FIG. 1 is a longitudinal sectional view of a main part of a heat exchanger of the present invention, FIG. 2 is an enlarged view of the main part, and FIG. 3 is an enlarged explanatory view of a brazing structure of a conventional heat exchanger. 1 ... hem, 2 ... tank body, 3 ... groove, 4 ... tube plate, 5 ... flat tube, 6 ... brazing material,
7 ... Brazing space, 8 ... Stepped edge, 9 ... Outside wall

 ─────────────────────────────────────────────────── ─── Continuation of the front page (72) Inventor Yoichiro Yoshida 31-2 Sakuraoka-cho, Shibuya-ku, Tokyo Toyo Radiator Co., Ltd. (72) Yu Nonaka 31-2 Sakuraoka-cho, Shibuya-ku, Tokyo Toyo Radiator (72) Inventor Motoyoshi Masuda No. 31-2 Sakuraokacho, Shibuya-ku, Tokyo Toyo Radiator Co., Ltd. (72) Inventor Hideki Nagai No. 31-2 Sakuraoka-cho, Shibuya-ku, Tokyo Toyo Radiator Co., Ltd. (56) References Actual Open Sho 61-63589 (JP, U) Actual Open Sho 61-63590 (JP, U) Actual Kosho 62-47034 (JP, Y1)

Claims (1)

(57) [Scope of utility model registration request] 1. A brazing material made of an aluminum alloy is coated on the surface of the aluminum alloy and a molded product of aluminum or its alloy plate is formed.

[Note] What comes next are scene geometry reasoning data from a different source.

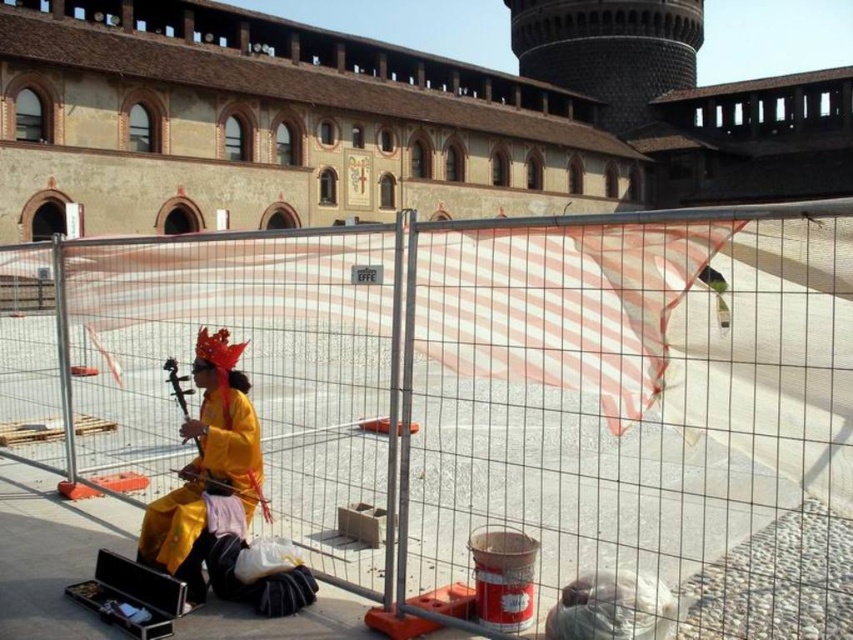 You are standing in the outdoor scene and want to approach the person playing the instrument. The metal fence at center is in your way. Can you walk around it? Please explain your reasoning based on its position.

The metal fence at center is positioned at coordinates 0.625 on the x axis and 0.570 on the y axis. Since fences typically have gaps between their posts or rails, it might be possible to walk around it depending on its physical structure. However, without additional information about the fence design, we can only confirm its central location obstructing the path. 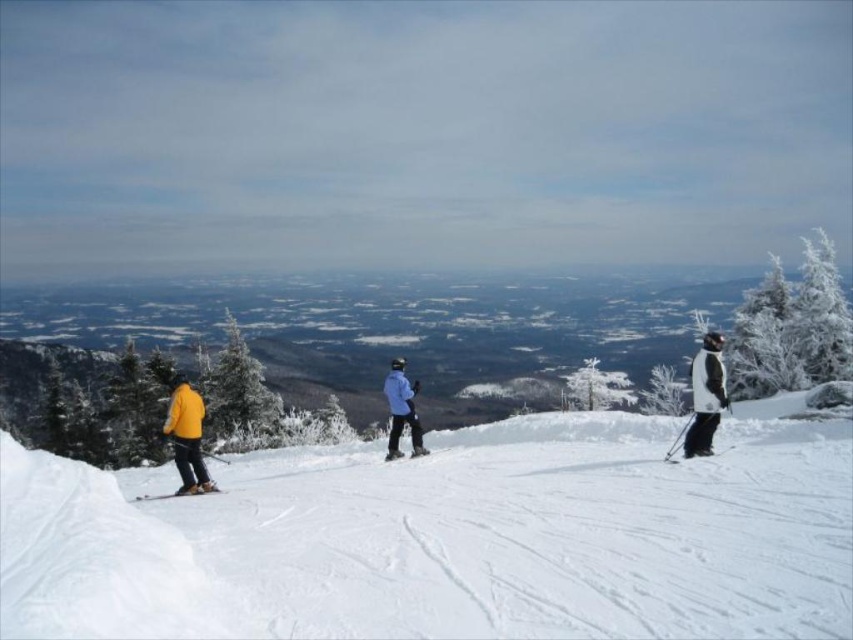 You are a ski instructor observing the scene. You notice the white powdery snow at center and the matte black ski at center. Which object is positioned higher in the image?

The white powdery snow at center is above the matte black ski at center, so it is positioned higher in the image.

You are a photographer trying to capture a clear shot of the white matte jacket at right and the matte black ski at center. Since you want to focus on the larger object, which one should you adjust your camera settings for?

The white matte jacket at right is bigger than the matte black ski at center, so you should adjust your camera settings to focus on the white matte jacket at right.

You are a photographer standing at the base of the slope. You want to capture a photo that includes both the light blue fabric jacket at center and the matte black ski at lower left. Which object will appear higher in the photo?

The light blue fabric jacket at center will appear higher in the photo because it is positioned above the matte black ski at lower left. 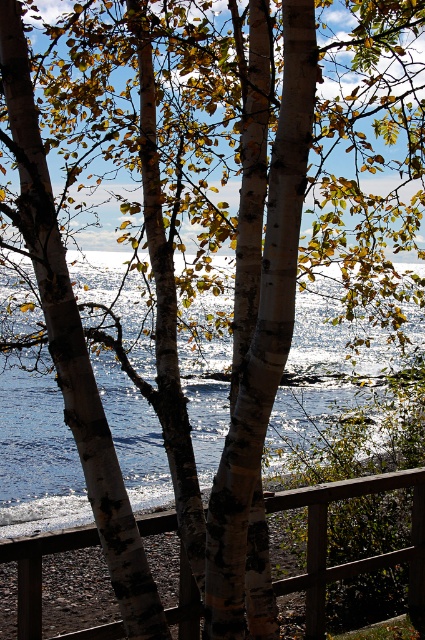 You are standing in a coastal area with birch trees around you. You see glistening water at center and wooden at center. Which one is higher up in the scene?

The glistening water at center is above wooden at center, so the glistening water at center is higher up in the scene.

You are standing at the edge of a coastal area and want to take a photo of the glistening water at center. If your camera has a maximum focus range of 8 meters, will you need to adjust your position to capture the water clearly?

The glistening water at center is 8.35 meters away from the camera. Since the maximum focus range is 8 meters, you need to move closer to ensure the glistening water at center is within the camera range. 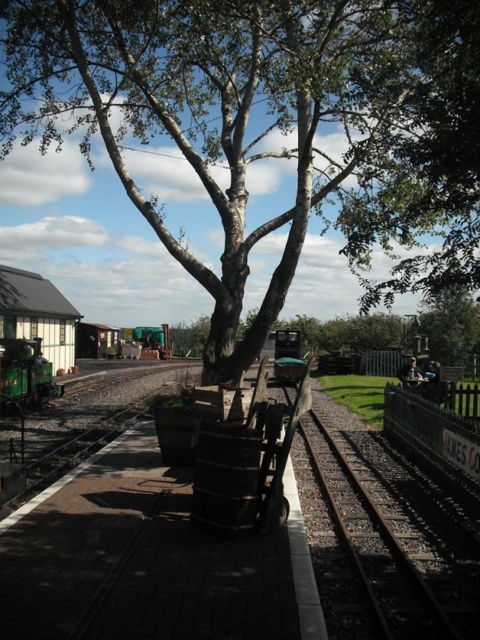 Question: Considering the real-world distances, which object is closest to the dark brown metal train track at center?

Choices:
 (A) green matte train at left
 (B) green leafy tree at center

Answer: (A)

Question: Estimate the real-world distances between objects in this image. Which object is farther from the green matte train at left?

Choices:
 (A) green leafy tree at center
 (B) dark brown metal train track at center

Answer: (A)

Question: Does green leafy tree at center have a smaller size compared to dark brown metal train track at center?

Choices:
 (A) yes
 (B) no

Answer: (B)

Question: Is dark brown metal train track at center thinner than green matte train at left?

Choices:
 (A) yes
 (B) no

Answer: (B)

Question: Is green leafy tree at center bigger than dark brown metal train track at center?

Choices:
 (A) no
 (B) yes

Answer: (B)

Question: Considering the real-world distances, which object is farthest from the green matte train at left?

Choices:
 (A) green leafy tree at center
 (B) dark brown metal train track at center

Answer: (A) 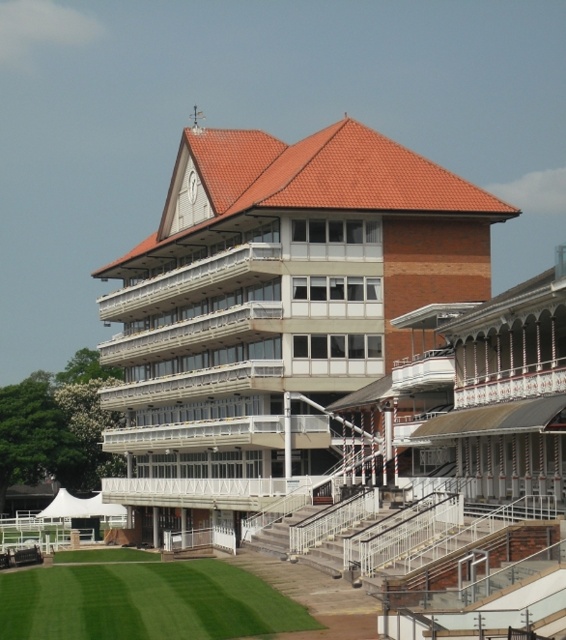 Which is below, brown brick building at center or green grass at lower left?

Positioned lower is green grass at lower left.

Can you confirm if brown brick building at center is smaller than green grass at lower left?

Actually, brown brick building at center might be larger than green grass at lower left.

The height and width of the screenshot is (640, 566). What are the coordinates of `brown brick building at center` in the screenshot? It's located at (275, 307).

Where is `brown brick building at center`? The image size is (566, 640). brown brick building at center is located at coordinates (275, 307). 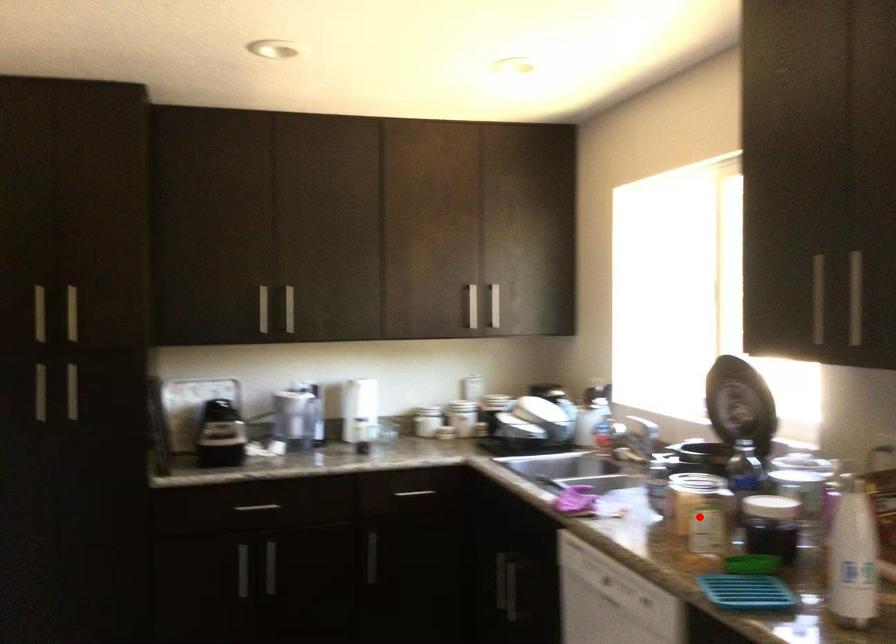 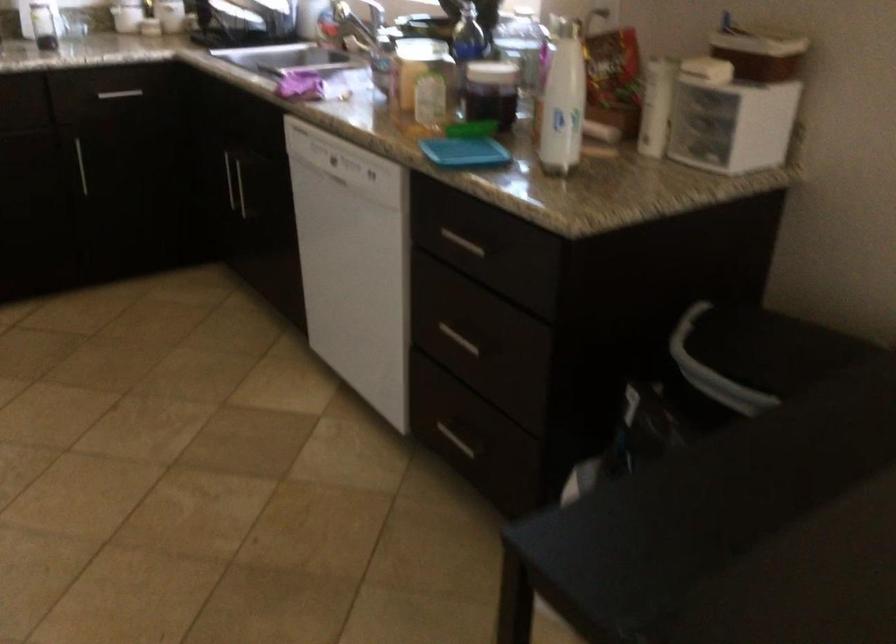 Find the pixel in the second image that matches the highlighted location in the first image.

(421, 84)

A tank body 2 having an open skirt 1 and a tube plate 4 fitted into an annular groove 3 formed at the rim of the skirt 1 are provided, and in the furnace in the fitted state, In the case where the brazing material is melted and integrally brazed and fixed, the cross section including the outer wall 9 of the groove portion 3 is formed in a square shape, and the inner surface of the outer wall 9 of the groove portion 3 and the skirt portion 1 are formed. The skirt 1 is fitted into the groove so that a brazing space 7 having a V-shaped cross section that expands outward is formed between the groove portion and the brazing space 7 having the V-shaped cross section. 3, the substantial inner surface height v of the outer wall 9 is For a heat exchanger, characterized in that the height h from the opening edge of the portion 1 to the first stepped edge 8 is substantially equal to or smaller than the height h, and the height v is formed to 1 mm to 3 mm. Brazing structure of the tank.